We have implemented several automatic clustering methods, using our proposed thresholding technique. These include a mixture of Gaussians model to infer both the covariance structure of the clusters and the most probable number of cells in the recording, the latter determined using BIC as a complexity penalty (see e.g. [3]). We have also used this thresholding technique in the full 4-channel spike waveform space with an automatic clustering procedure using mixtures of probabilistic principal component analyzers [4-5]. We found marked differences in these automatic methods when coupled with the different thresholding techniques. Dramatic differences were seen in the proportion of spikes associated with a particular cluster and in the structure of the probability models describing clusters that were clipped by thresholding. These differences can potentially be important in, e.g., spike correlation analyses.

Conclusions

Tetrode channels are highly correlated by neurobiological sources. We have proposed a new spike-detection procedure that fits the empirical noise distribution in the 4-dimensional space. Using this approach allows a significant decrease in the number of noise events that are inevitably detected along with actual spikes. Because of their better properties in characterizing the noise distribution and reducing the amount of cluster clipping, our new thresholding method also leads to improved performance in automatic clustering.

Acknowledgements

Work supported by grant R01-NS33787 from the NINDS (KM), by the Searles Scholars' Program (KM), by a grant from the Alfred P. Sloan Foundation (KM) and by the AFRL (AE).
 

References

[1] C. Gray, P. Maldonado, M. Wilson and B. McNaughton, Tetrodes markedly improve the reliability and yield of multiple single-unit isolation from multi-unit recordings in cat striate cortex, J. Neur. Meth., 63(1-2) (1995) 43-54.

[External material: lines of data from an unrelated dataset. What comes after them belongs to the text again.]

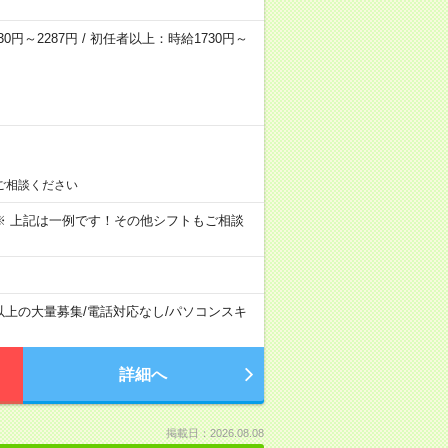
0円～2287円 / 初任者以上：時給1730円～
ご相談ください
～09:00 ※ 上記は一例です！その他シフトもご相談
以上の大量募集
/
電話対応なし
/
パソコンスキ
詳細へ
掲載日：2026.08.08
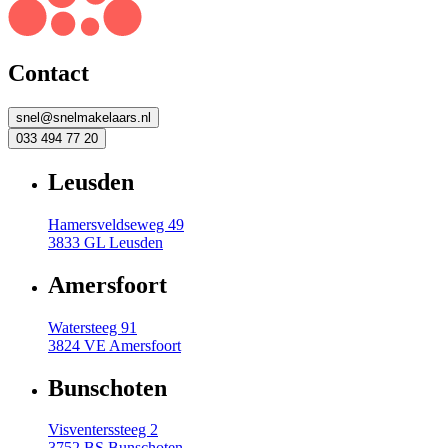
Contact
snel@snelmakelaars.nl
033 494 77 20
Leusden
Hamersveldseweg 49
3833 GL Leusden
Amersfoort
Watersteeg 91
3824 VE Amersfoort
Bunschoten
Visventerssteeg 2
3752 BS Bunschoten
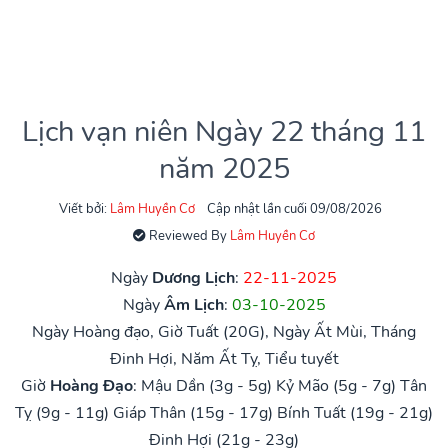
Lịch vạn niên Ngày 22 tháng 11
năm 2025
Viết bởi:
Lâm Huyền Cơ
Cập nhật lần cuối 09/08/2026
Reviewed By
Lâm Huyền Cơ
Ngày
Dương Lịch
:
22-11-2025
Ngày
Âm Lịch
:
03-10-2025
Ngày Hoàng đạo, Giờ Tuất (20G), Ngày Ất Mùi, Tháng
Đinh Hợi, Năm Ất Tỵ, Tiểu tuyết
Giờ
Hoàng Đạo
:
Mậu Dần (3g - 5g)
Kỷ Mão (5g - 7g)
Tân
Tỵ (9g - 11g)
Giáp Thân (15g - 17g)
Bính Tuất (19g - 21g)
Đinh Hợi (21g - 23g)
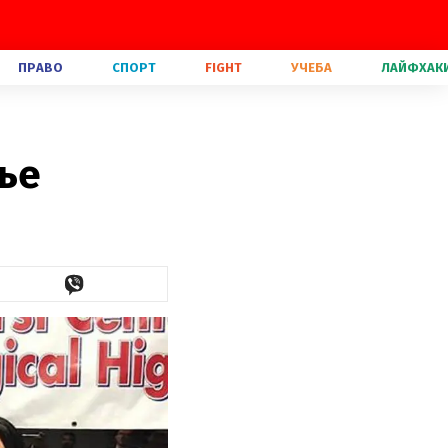
ПРАВО
СПОРТ
FIGHT
УЧЕБА
ЛАЙФХАК
ье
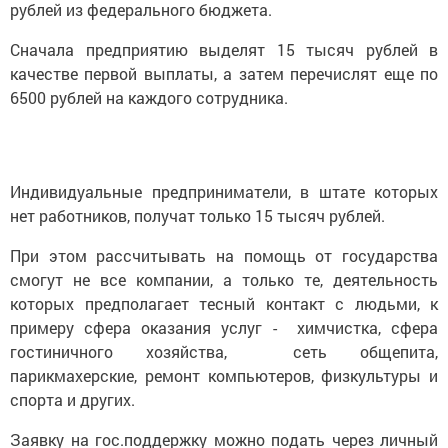
рублей из федерального бюджета.
Сначала предприятию выделят 15 тысяч рублей в
качестве первой выплаты, а затем перечислят еще по
6500 рублей на каждого сотрудника.
Индивидуальные предприниматели, в штате которых
нет работников, получат только 15 тысяч рублей.
При этом рассчитывать на помощь от государства
смогут не все компании, а только те, деятельность
которых предполагает тесный контакт с людьми, к
примеру сфера оказания услуг - химчистка, сфера
гостиничного хозяйства, сеть общепита,
парикмахерские, ремонт компьютеров, физкультуры и
спорта и других.
Заявку на гос.поддержку можно подать через личный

[2] S. Rebrik, S. Tzonev and K.D. Miller, Analysis of Tetrode Recordings in Cat Visual System, in Proceedings of CNS97 (Computation and Neural Systems Meeting, Big Sky Montana, July 1997), J.M Bower, ed. (Plenum Press, 1998).

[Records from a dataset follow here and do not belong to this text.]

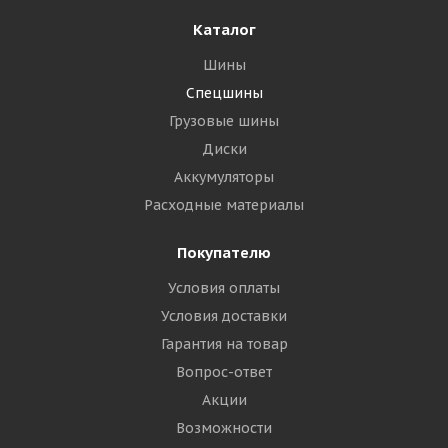
Подробнее
Каталог
Шины
Спецшины
Грузовые шины
Диски
Аккумуляторы
Расходные материалы
Покупателю
Условия оплаты
Условия доставки
Гарантия на товар
Вопрос-ответ
Акции
Возможности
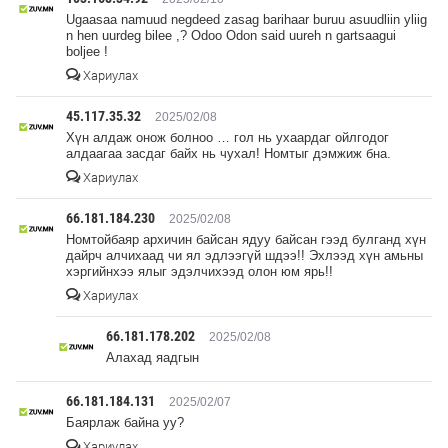
Ugaasaa namuud negdeed zasag barihaar buruu asuudliin yliig
n hen uurdeg bilee ,? Odoo Odon said uureh n gartsaagui
boljee !
Хариулах
45.117.35.32
2025/02/08
Хүн алдаж онож болноо … гол нь ухаардаг ойлгодог
алдаагаа засдаг байх нь чухал! Номтыг дэмжиж бна.
Хариулах
66.181.184.230
2025/02/08
Номтойбаяр архичин байсан ядуу байсан гээд булганд хүн
дайрч алчихаад чи ял эдлээгүй шдээ!! Эхлээд хүн амьны
хэргийнхээ ялыг эдэлчихээд олон юм ярь!!
Хариулах
66.181.178.202
2025/02/08
Алахад яадгын
66.181.184.131
2025/02/07
Баярлаж байна уу?
Хариулах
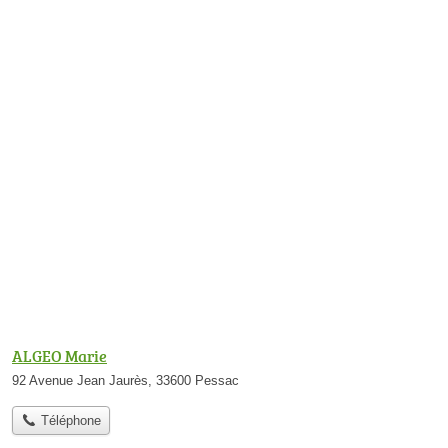
ALGEO Marie
92 Avenue Jean Jaurès, 33600 Pessac
Téléphone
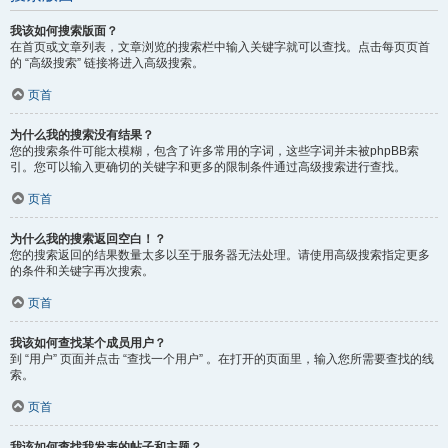
我该如何搜索版面？
在首页或文章列表，文章浏览的搜索栏中输入关键字就可以查找。点击每页页首
的 “高级搜索” 链接将进入高级搜索。
页首
为什么我的搜索没有结果？
您的搜索条件可能太模糊，包含了许多常用的字词，这些字词并未被phpBB索
引。您可以输入更确切的关键字和更多的限制条件通过高级搜索进行查找。
页首
为什么我的搜索返回空白！？
您的搜索返回的结果数量太多以至于服务器无法处理。请使用高级搜索指定更多
的条件和关键字再次搜索。
页首
我该如何查找某个成员用户？
到 “用户” 页面并点击 “查找一个用户” 。在打开的页面里，输入您所需要查找的线
索。
页首
我该如何查找我发表的帖子和主题？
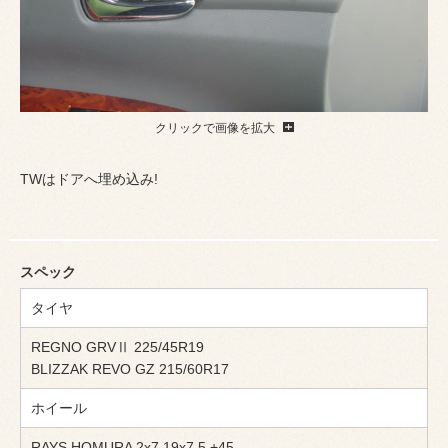
クリックで画像を拡大
TWはドアへ埋め込み!
スペック
タイヤ
REGNO GRVⅡ 225/45R19
BLIZZAK REVO GZ 215/60R17
ホイール
RAYS HOMURA 2x7 19x7.5 +45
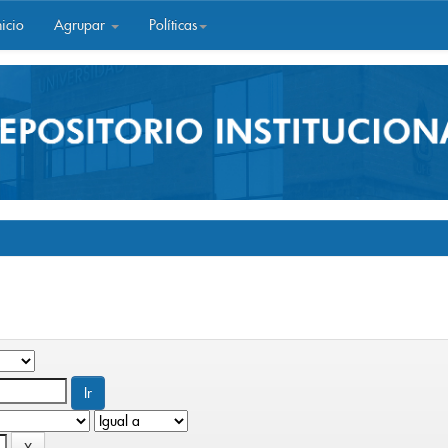
icio
Agrupar
Políticas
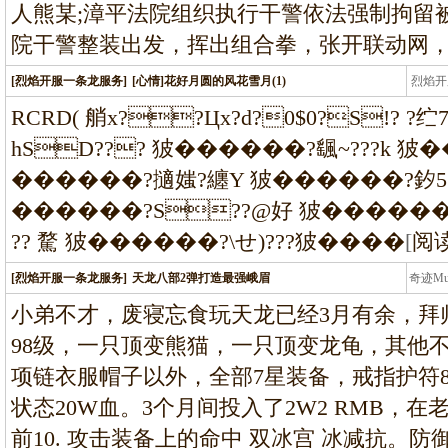
人熊某;漳平法院组织执行干警依法强制拘留
院干警整装出发，挥出组合拳，张开联动网
[烈焰开服一条龙服务]
[心情]花好月圆的风花雪月(1)
烈焰开
龙
RCRD( 艄x??Цx?d?0$0?S!? ?
hSD??? 狓������?颻~???k 狓�
������?擿媸?纏Y 狓������?釸
������?S??@好 狓������?-^
?? 騖 狓������?\せ)???狓����
[
阅
[烈焰开服一条龙服务]
天龙八部2弹打造最强峨眉
奇迹M
条龙
小弟不才，废寝忘食玩天龙已经3月有余，拜
98级，一只顶变熊猫，一只顶变龙龟，其他
项链衣服帽子以外，全部7星装备，戒指护符8
状态20W血。3个月间投入了2W2 RMB，
前10. 攻击装备上的命中 双冰宫 冰减抗。防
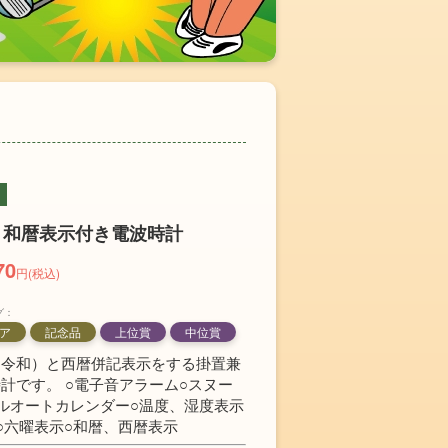
 和暦表示付き電波時計
70
円(税込)
グ：
ア
記念品
上位賞
中位賞
（令和）と西暦併記表示をする掛置兼
計です。 ○電子音アラーム○スヌー
ルオートカレンダー○温度、湿度表示
○六曜表示○和暦、西暦表示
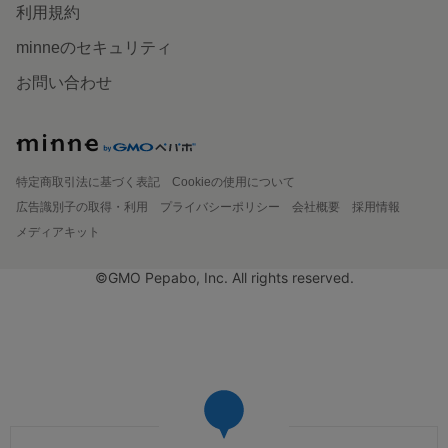
利用規約
minneのセキュリティ
お問い合わせ
特定商取引法に基づく表記
Cookieの使用について
広告識別子の取得・利用
プライバシーポリシー
会社概要
採用情報
メディアキット
©GMO Pepabo, Inc. All rights reserved.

[3] B.D. Ripley, Pattern recognition and neural networks (Cambridge University Press, Cambridge, 1996).

[4] S. Roweis, EM Algorithms for PCA and SPCA, in Advances in Neural Information Processing Systems, v.10, p.626, 1998.

[5] M.E. Tipping and C.M. Bishop, Mixtures of Probabilistic Principal Component Analyzers, Aston University Neural Computing Research Group Technical Report NCRG/97/003, June 1997.